__PROBLEM REQUIREMENTS__
From the entries below, transcribe exactly the lines between the line holding "Musikhaus Wiedemann" and the line holding "actieprijs €9", inclusive; skip all other lines.
[Opening DATA EXTRACTS section]
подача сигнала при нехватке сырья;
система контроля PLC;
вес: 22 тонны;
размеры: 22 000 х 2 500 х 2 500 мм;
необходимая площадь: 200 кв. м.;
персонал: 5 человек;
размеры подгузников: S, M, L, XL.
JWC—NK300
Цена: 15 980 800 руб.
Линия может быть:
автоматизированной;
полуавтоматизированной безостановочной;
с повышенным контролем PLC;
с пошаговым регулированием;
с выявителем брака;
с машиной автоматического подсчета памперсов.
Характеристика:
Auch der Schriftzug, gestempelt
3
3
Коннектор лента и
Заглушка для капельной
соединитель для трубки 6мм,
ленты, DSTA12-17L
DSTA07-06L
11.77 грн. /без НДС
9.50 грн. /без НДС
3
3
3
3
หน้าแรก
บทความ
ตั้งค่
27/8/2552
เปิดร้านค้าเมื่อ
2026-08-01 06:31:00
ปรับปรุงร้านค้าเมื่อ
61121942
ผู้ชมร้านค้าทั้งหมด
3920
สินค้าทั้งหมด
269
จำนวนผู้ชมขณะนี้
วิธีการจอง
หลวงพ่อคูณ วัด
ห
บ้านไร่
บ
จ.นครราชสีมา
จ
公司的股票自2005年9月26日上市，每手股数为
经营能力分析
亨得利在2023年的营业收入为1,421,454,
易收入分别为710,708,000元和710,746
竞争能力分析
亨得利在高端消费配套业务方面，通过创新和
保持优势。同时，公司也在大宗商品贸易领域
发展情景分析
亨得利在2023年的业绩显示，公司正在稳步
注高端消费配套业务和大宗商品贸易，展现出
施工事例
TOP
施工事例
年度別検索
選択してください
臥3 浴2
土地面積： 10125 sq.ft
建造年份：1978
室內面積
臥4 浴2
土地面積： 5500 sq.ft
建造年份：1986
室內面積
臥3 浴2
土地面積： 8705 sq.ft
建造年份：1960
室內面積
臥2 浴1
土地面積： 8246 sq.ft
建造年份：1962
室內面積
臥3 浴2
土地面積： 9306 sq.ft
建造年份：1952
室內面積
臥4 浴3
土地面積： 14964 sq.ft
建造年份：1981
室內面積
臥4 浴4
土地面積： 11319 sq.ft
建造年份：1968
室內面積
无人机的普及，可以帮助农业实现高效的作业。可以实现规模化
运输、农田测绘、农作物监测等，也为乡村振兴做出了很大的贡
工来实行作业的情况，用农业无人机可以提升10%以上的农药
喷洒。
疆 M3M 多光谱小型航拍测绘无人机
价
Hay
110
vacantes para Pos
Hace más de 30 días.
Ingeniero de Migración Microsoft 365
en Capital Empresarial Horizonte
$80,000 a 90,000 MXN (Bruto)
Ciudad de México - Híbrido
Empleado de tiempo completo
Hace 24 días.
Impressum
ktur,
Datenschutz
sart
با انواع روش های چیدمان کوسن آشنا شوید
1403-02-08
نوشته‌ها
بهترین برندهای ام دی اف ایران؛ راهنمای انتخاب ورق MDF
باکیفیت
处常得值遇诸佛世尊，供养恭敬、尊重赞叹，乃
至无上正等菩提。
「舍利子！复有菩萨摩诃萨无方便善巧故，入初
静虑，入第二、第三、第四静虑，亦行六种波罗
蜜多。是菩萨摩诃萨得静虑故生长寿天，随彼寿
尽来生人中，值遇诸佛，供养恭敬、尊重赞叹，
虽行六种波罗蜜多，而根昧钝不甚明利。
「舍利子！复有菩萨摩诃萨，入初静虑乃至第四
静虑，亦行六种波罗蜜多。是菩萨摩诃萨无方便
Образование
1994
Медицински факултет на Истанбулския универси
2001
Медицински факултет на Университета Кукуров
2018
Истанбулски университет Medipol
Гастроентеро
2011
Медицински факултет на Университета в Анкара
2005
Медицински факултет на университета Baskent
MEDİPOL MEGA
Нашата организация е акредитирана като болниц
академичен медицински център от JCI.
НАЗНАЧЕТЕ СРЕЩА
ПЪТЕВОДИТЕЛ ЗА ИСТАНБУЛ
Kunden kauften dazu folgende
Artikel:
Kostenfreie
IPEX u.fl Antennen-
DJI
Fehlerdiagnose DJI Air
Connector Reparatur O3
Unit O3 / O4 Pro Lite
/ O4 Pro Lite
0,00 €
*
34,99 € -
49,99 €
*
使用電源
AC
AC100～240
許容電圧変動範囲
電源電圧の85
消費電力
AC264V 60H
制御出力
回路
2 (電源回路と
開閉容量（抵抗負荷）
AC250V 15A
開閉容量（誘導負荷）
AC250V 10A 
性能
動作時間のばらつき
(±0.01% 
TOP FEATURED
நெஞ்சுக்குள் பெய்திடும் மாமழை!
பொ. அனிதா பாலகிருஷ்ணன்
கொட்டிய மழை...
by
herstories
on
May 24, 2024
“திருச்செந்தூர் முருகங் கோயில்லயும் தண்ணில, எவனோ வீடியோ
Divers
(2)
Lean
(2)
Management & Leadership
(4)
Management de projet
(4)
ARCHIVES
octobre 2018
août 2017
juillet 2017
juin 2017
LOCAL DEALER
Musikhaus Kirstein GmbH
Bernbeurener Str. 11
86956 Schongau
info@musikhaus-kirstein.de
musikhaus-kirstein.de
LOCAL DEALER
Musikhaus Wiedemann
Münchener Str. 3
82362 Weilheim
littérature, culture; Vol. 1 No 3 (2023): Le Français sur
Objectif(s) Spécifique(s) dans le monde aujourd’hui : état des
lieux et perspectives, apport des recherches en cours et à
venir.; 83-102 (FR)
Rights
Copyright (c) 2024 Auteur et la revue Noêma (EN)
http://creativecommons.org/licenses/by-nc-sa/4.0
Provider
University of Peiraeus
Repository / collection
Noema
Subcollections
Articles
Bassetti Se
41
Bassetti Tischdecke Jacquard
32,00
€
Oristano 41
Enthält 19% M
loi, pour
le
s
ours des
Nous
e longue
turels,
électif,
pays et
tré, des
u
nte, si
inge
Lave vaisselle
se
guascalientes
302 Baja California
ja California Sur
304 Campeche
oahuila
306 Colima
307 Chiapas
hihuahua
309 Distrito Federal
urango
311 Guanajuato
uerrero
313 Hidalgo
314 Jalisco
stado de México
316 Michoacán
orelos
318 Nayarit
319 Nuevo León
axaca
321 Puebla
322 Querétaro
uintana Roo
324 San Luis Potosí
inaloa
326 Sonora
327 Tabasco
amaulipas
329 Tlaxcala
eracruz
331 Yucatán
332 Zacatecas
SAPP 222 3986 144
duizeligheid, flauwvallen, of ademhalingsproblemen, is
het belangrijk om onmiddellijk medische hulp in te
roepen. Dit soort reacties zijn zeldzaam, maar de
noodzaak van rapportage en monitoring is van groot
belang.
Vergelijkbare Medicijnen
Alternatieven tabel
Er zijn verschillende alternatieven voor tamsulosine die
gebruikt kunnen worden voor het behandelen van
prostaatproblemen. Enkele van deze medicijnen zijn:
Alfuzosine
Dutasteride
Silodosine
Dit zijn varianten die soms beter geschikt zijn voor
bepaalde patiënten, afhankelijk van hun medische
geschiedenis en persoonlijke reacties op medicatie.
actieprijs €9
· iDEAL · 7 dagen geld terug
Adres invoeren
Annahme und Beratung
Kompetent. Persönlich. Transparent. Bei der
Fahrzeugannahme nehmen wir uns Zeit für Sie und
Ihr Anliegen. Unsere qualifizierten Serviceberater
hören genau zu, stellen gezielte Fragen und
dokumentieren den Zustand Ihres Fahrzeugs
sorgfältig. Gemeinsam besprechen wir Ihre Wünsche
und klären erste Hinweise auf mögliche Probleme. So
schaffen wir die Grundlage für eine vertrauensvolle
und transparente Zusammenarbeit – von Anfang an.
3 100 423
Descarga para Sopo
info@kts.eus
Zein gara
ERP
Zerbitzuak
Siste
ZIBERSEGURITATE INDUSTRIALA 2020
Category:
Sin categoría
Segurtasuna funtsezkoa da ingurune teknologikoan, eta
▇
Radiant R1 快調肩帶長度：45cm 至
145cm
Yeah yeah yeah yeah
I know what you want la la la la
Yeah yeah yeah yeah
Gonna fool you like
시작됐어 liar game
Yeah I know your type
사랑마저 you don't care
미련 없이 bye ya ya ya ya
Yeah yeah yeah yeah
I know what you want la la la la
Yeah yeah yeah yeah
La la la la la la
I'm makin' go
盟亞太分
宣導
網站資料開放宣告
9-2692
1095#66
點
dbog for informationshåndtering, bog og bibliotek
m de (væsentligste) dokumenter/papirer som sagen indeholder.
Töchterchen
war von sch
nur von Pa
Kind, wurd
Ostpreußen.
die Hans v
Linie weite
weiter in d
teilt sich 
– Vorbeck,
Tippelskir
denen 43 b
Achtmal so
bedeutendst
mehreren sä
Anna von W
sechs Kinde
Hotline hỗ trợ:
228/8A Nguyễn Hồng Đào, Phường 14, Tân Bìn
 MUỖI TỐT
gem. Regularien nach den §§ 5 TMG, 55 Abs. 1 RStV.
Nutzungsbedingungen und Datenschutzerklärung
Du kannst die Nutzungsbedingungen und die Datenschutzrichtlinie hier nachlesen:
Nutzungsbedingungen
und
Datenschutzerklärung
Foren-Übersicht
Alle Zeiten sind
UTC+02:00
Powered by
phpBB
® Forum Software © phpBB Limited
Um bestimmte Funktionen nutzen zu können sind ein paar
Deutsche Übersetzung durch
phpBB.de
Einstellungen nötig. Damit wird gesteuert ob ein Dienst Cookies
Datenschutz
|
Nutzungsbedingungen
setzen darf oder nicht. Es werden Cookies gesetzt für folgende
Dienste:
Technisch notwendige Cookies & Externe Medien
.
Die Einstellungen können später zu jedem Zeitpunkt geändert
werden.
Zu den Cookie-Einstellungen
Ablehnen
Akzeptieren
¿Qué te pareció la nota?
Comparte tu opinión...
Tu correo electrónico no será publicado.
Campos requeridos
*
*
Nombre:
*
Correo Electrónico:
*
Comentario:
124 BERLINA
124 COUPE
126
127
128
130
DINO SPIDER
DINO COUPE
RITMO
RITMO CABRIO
[Closing DATA EXTRACTS section]
__RESPONSE TO THE TASK__
Musikhaus Wiedemann
Münchener Str. 3
82362 Weilheim
littérature, culture; Vol. 1 No 3 (2023): Le Français sur
Objectif(s) Spécifique(s) dans le monde aujourd’hui : état des
lieux et perspectives, apport des recherches en cours et à
venir.; 83-102 (FR)
Rights
Copyright (c) 2024 Auteur et la revue Noêma (EN)
http://creativecommons.org/licenses/by-nc-sa/4.0
Provider
University of Peiraeus
Repository / collection
Noema
Subcollections
Articles
Bassetti Se
41
Bassetti Tischdecke Jacquard
32,00
€
Oristano 41
Enthält 19% M
loi, pour
le
s
ours des
Nous
e longue
turels,
électif,
pays et
tré, des
u
nte, si
inge
Lave vaisselle
se
guascalientes
302 Baja California
ja California Sur
304 Campeche
oahuila
306 Colima
307 Chiapas
hihuahua
309 Distrito Federal
urango
311 Guanajuato
uerrero
313 Hidalgo
314 Jalisco
stado de México
316 Michoacán
orelos
318 Nayarit
319 Nuevo León
axaca
321 Puebla
322 Querétaro
uintana Roo
324 San Luis Potosí
inaloa
326 Sonora
327 Tabasco
amaulipas
329 Tlaxcala
eracruz
331 Yucatán
332 Zacatecas
SAPP 222 3986 144
duizeligheid, flauwvallen, of ademhalingsproblemen, is
het belangrijk om onmiddellijk medische hulp in te
roepen. Dit soort reacties zijn zeldzaam, maar de
noodzaak van rapportage en monitoring is van groot
belang.
Vergelijkbare Medicijnen
Alternatieven tabel
Er zijn verschillende alternatieven voor tamsulosine die
gebruikt kunnen worden voor het behandelen van
prostaatproblemen. Enkele van deze medicijnen zijn:
Alfuzosine
Dutasteride
Silodosine
Dit zijn varianten die soms beter geschikt zijn voor
bepaalde patiënten, afhankelijk van hun medische
geschiedenis en persoonlijke reacties op medicatie.
actieprijs €9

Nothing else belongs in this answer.